By contrast, in the study of Minamino et al., spot urine Na/K ratio was found significantly indicative of disease activity, regardless of gender or prednisolone intake [13]. Furthermore, in the study by Anyfanti et al., disease activity as reflected by ESR and DAS28 levels was inversely related to urinary K excretion, while no such association was found with urinary Na or urinary Na/K ratio [24]. This evidence is in favor of the potential capacity of dietary sodium restriction to curb disease progression in RA.

Only 4 studies assessed the association of sodium and potassium intake with cardiovascular outcomes, mostly focusing on hypertension. Carranza-Leon et al. reported higher prevalence of hypertension, pointing towards increased salt sensitivity, in the RA group compared to controls [22]. Notably, levels of potassium excretion were inversely associated with diastolic blood pressure of RA patients. Although the Na/K excretion ration was significantly greater in RA than in controls, it was not associated with hypertension or metabolic syndrome comorbidities [22]. By contrast, urinary Na/K ratio displayed a positive correlation with both systolic and diastolic blood pressure of patients, as well as independent association with hypertension onset, in the study of Minamino et al. [13]. In the prospective interventional study by Kianifard et al., a downward trend was recorded in mean blood pressure levels of patients under potassium-rich diet, without however reaching significance [19].
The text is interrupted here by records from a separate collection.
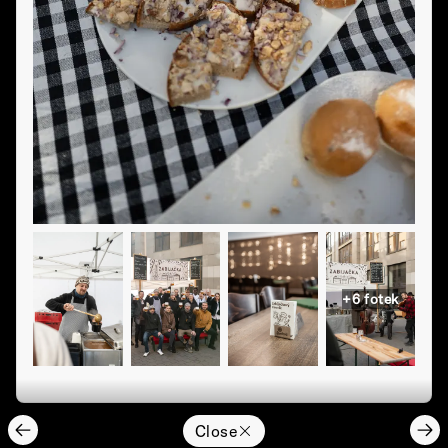
+
6
fotek
Close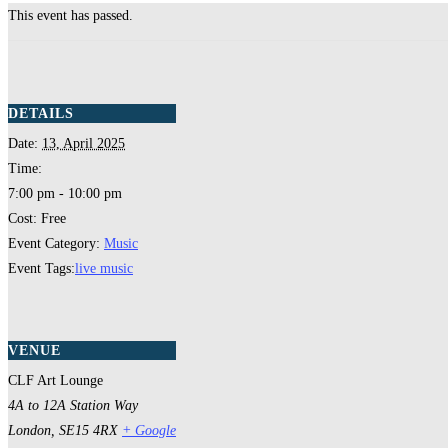
This event has passed.
DETAILS
Date:
13, April 2025
Time:
7:00 pm - 10:00 pm
Cost:
Free
Event Category:
Music
Event Tags:
live music
VENUE
CLF Art Lounge
4A to 12A Station Way
London
,
SE15 4RX
+ Google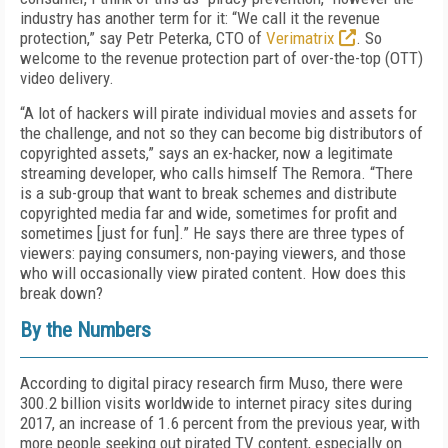
industry has another term for it: “We call it the revenue
protection,” say Petr Peterka, CTO of
Verimatrix
. So
welcome to the revenue protection part of over-the-top (OTT)
video delivery.
“A lot of hackers will pirate individual movies and assets for
the challenge, and not so they can become big distributors of
copyrighted assets,” says an ex-hacker, now a legitimate
streaming developer, who calls himself The Remora. “There
is a sub-group that want to break schemes and distribute
copyrighted media far and wide, sometimes for profit and
sometimes [just for fun].” He says there are three types of
viewers: paying consumers, non-paying viewers, and those
who will occasionally view pirated content. How does this
break down?
By the Numbers
According to digital piracy research firm Muso, there were
300.2 billion visits worldwide to internet piracy sites during
2017, an increase of 1.6 percent from the previous year, with
more people seeking out pirated TV content, especially on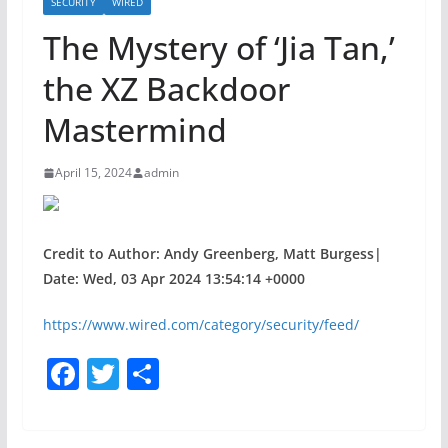
SECURITY
WIRED
The Mystery of ‘Jia Tan,’
the XZ Backdoor
Mastermind
April 15, 2024
admin
Credit to Author: Andy Greenberg, Matt Burgess|
Date: Wed, 03 Apr 2024 13:54:14 +0000
https://www.wired.com/category/security/feed/
F
T
S
a
w
h
c
itt
ar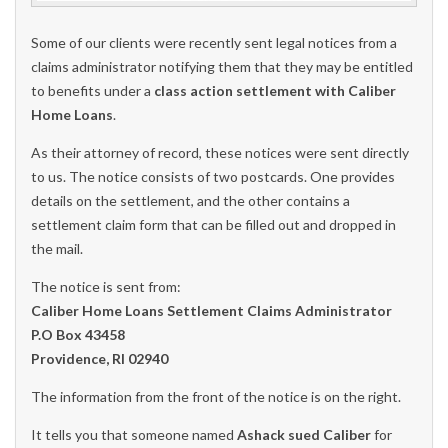
Some of our clients were recently sent legal notices from a
claims administrator notifying them that they may be entitled
to benefits under a
class action settlement with Caliber
Home Loans
.
As their attorney of record, these notices were sent directly
to us. The notice consists of two postcards. One provides
details on the settlement, and the other contains a
settlement claim form that can be filled out and dropped in
the mail.
The notice is sent from:
Caliber Home Loans Settlement Claims Administrator
P.O Box 43458
Providence, RI 02940
The information from the front of the notice is on the right.
It tells you that someone named
Ashack sued Caliber
for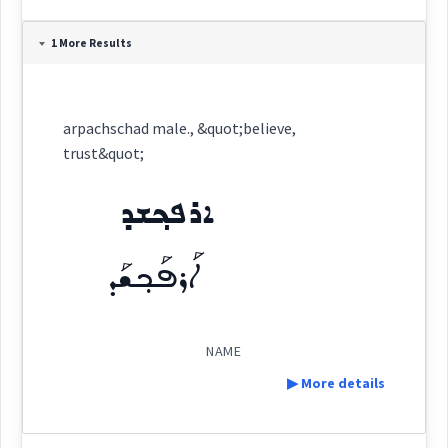
Definition:
1 More Results
arpachschad male., &quot;believe,
trust&quot;
Category:
ܐܪܦܟ݂ܫܕ
name
ܐܪܦܟ݂ܫܕ
ܐܰܪܦܰܟ݂ܫܰܕ
(
)
East:
ܐܰܪܦܰܟ݂ܫܰܕ
NAME
(
)
West:
▶ More details
Definition: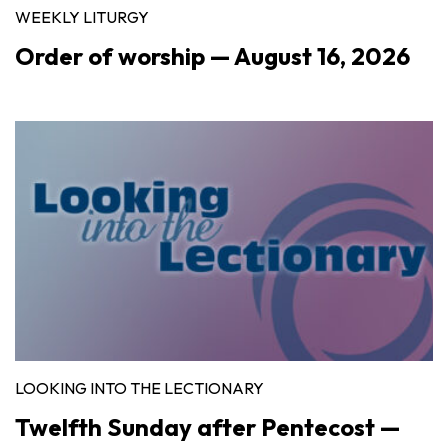
WEEKLY LITURGY
Order of worship — August 16, 2026
LOOKING INTO THE LECTIONARY
Twelfth Sunday after Pentecost —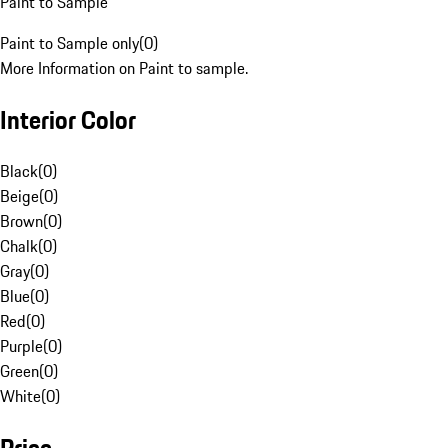
Paint to Sample
Paint to Sample only
(
0
)
More Information on Paint to sample.
Interior Color
Black
(
0
)
Beige
(
0
)
Brown
(
0
)
Chalk
(
0
)
Gray
(
0
)
Blue
(
0
)
Red
(
0
)
Purple
(
0
)
Green
(
0
)
White
(
0
)
Price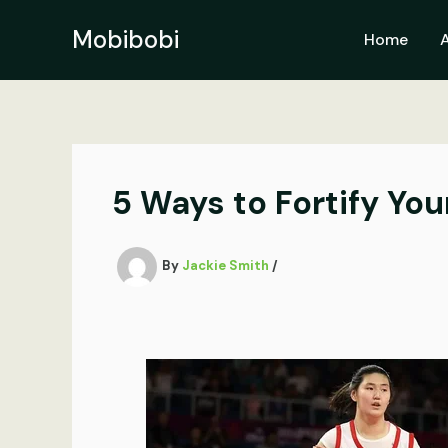
Skip
to
Mobibobi
Home
content
5 Ways to Fortify Y
By
Jackie Smith
/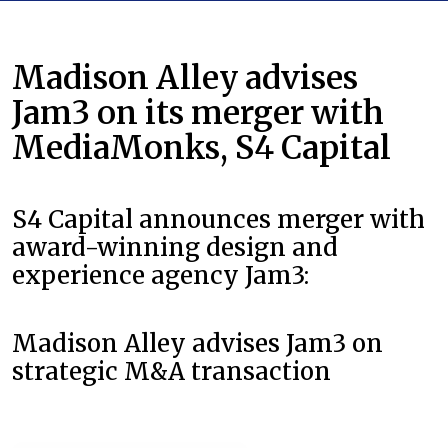
Madison Alley advises
Jam3 on its merger with
MediaMonks, S4 Capital
S4 Capital announces merger with
award-winning design and
experience agency Jam3:
Madison Alley advises Jam3 on
strategic M&A transaction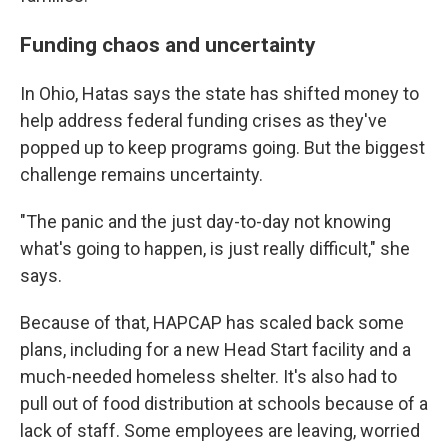
Funding chaos and uncertainty
In Ohio, Hatas says the state has shifted money to
help address federal funding crises as they've
popped up to keep programs going. But the biggest
challenge remains uncertainty.
"The panic and the just day-to-day not knowing
what's going to happen, is just really difficult," she
says.
Because of that, HAPCAP has scaled back some
plans, including for a new Head Start facility and a
much-needed homeless shelter. It's also had to
pull out of food distribution at schools because of a
lack of staff. Some employees are leaving, worried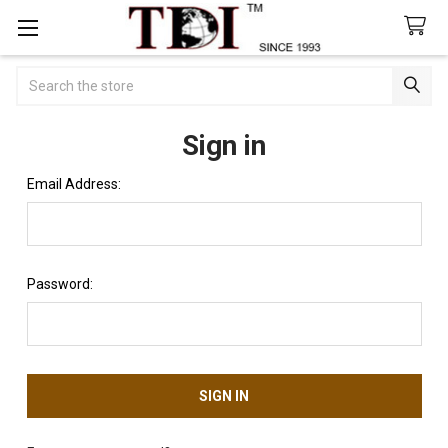
Search
Sign in
Email Address:
Password: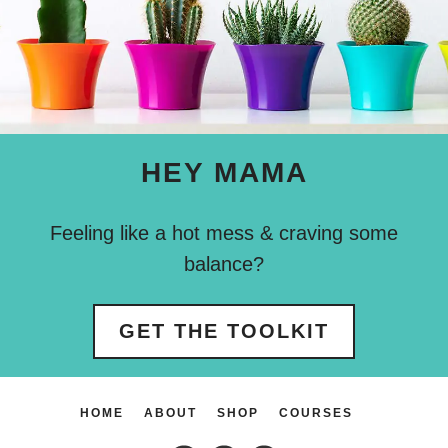
HEY MAMA
Feeling like a hot mess & craving some
balance?
GET THE TOOLKIT
HOME
ABOUT
SHOP
COURSES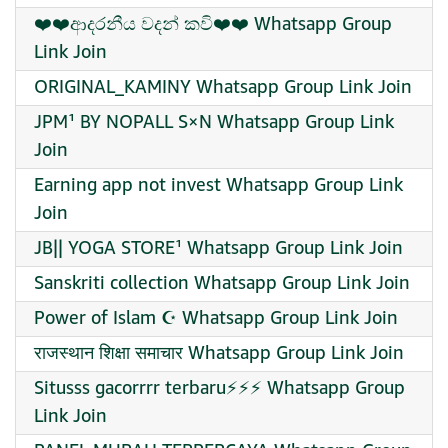
❤️❤️ආදරනීය වදන් කවි❤️❤️ Whatsapp Group
Link Join
ORIGINAL_KAMINY Whatsapp Group Link Join
JPM¹ BY NOPALL S×N Whatsapp Group Link
Join
Earning app not invest Whatsapp Group Link
Join
JB|| YOGA STORE¹ Whatsapp Group Link Join
Sanskriti collection Whatsapp Group Link Join
Power of Islam ☪️ Whatsapp Group Link Join
राजस्थान शिक्षा समाचार Whatsapp Group Link Join
Situsss gacorrrr terbaru⚡️⚡️⚡️ Whatsapp Group
Link Join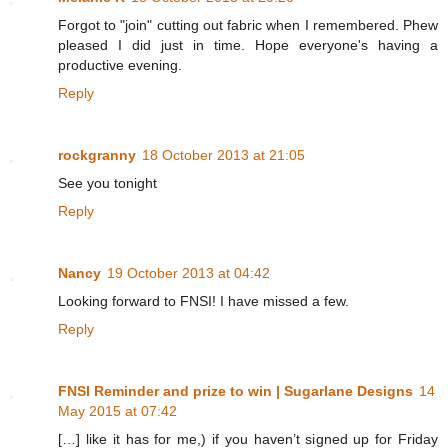
Forgot to "join" cutting out fabric when I remembered. Phew
pleased I did just in time. Hope everyone's having a
productive evening.
Reply
rockgranny
18 October 2013 at 21:05
See you tonight
Reply
Nancy
19 October 2013 at 04:42
Looking forward to FNSI! I have missed a few.
Reply
FNSI Reminder and prize to win | Sugarlane Designs
14
May 2015 at 07:42
[…] like it has for me,) if you haven’t signed up for Friday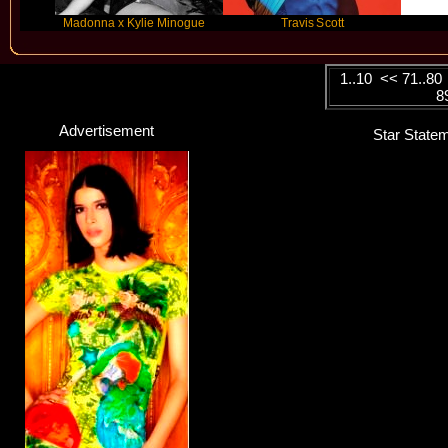
Madonna x Kylie Minogue
Travis Scott
FLO
1..10
<<
71..80
8
Advertisement
Star Statem
Yaenniver
Singer / Songwriter
Click here...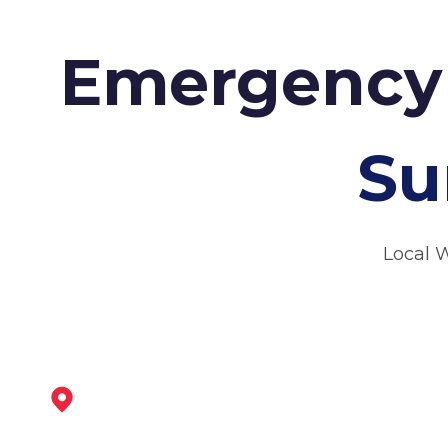
Emergency 
Su
Local 
Dinnington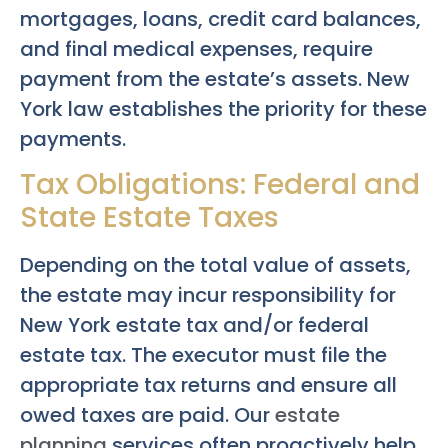
mortgages, loans, credit card balances,
and final medical expenses, require
payment from the estate’s assets. New
York law establishes the priority for these
payments.
Tax Obligations: Federal and
State Estate Taxes
Depending on the total value of assets,
the estate may incur responsibility for
New York estate tax and/or federal
estate tax. The executor must file the
appropriate tax returns and ensure all
owed taxes are paid. Our
estate
planning
services often proactively help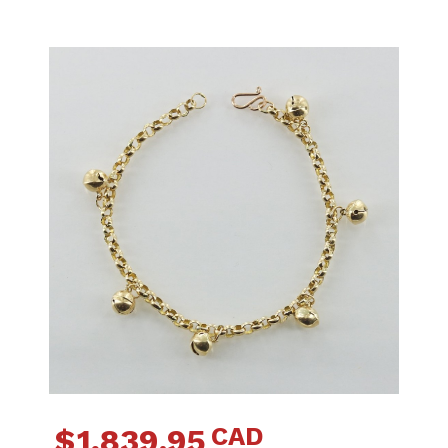
CAD
$
1,839.95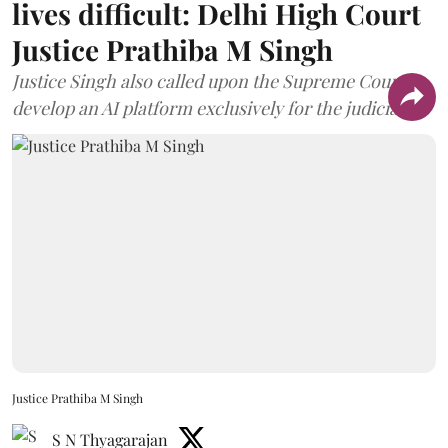
lives difficult: Delhi High Court
Justice Prathiba M Singh
Justice Singh also called upon the Supreme Court to
develop an AI platform exclusively for the judiciary.
Justice Prathiba M Singh
S N Thyagarajan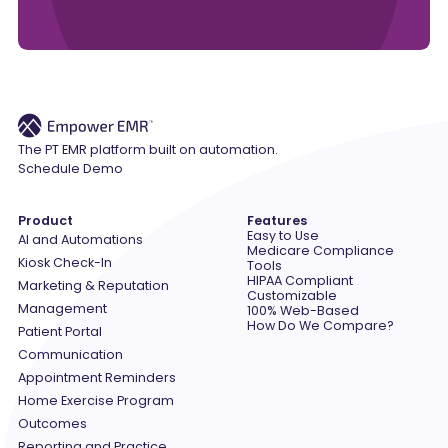
The PT EMR platform built on automation.
Schedule Demo
Product
Features
Easy to Use
AI and Automations
Medicare Compliance
Kiosk Check-In
Tools
HIPAA Compliant
Marketing & Reputation
Customizable
Management
100% Web-Based
How Do We Compare?
Patient Portal
Communication
Appointment Reminders
Home Exercise Program
Outcomes
Reporting and Practice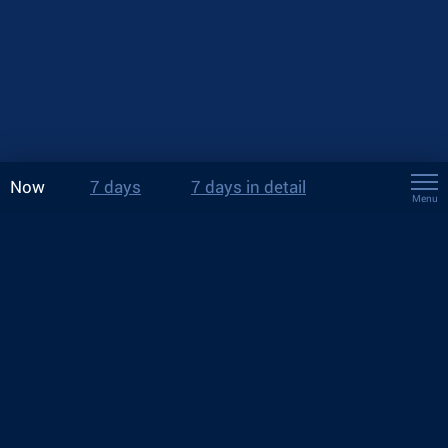
Now
7 days
7 days in detail
Menu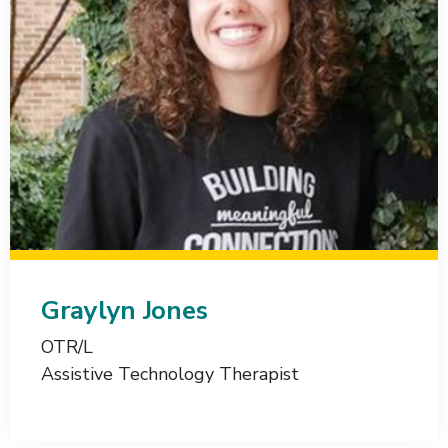
Graylyn Jones
OTR/L
Assistive Technology Therapist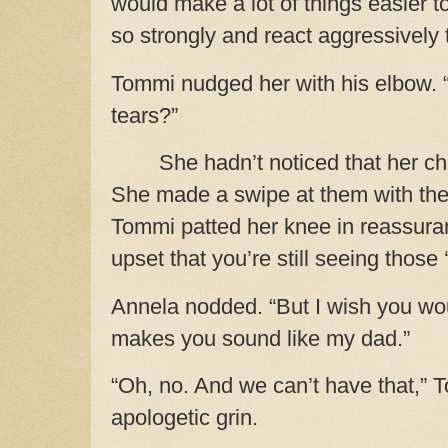
would make a lot of things easier 
so strongly and react aggressively 
Tommi nudged her with his elbow. 
tears?”
She hadn’t noticed that her c
She made a swipe at them with the
Tommi patted her knee in reassuranc
upset that you’re still seeing thos
Annela nodded. “But I wish you woul
makes you sound like my dad.”
“Oh, no. And we can’t have that,” 
apologetic grin.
Lastly, Anyfanti et al. assessed myocardial perfusion with subendocardial viability ratio, and arterial stiffness with pulse wave velocity (PWV) and augmentation index (AIx), as surrogate cardiovascular indices in patients with RA [24]. Levels of 24 h urinary sodium excretion were significantly correlated with HDL-c and uric acid levels, eGFR was proportional to urinary potassium excretion, while urinary Na/K ratio was significantly associated with all three lab markers. Although PWV and AIx were not correlated with urinary sodium or potassium levels, SEVR was inversely associated with both urinary sodium and urinary Na/K ratio, even when adjusted for cardiovascular risk factors [24].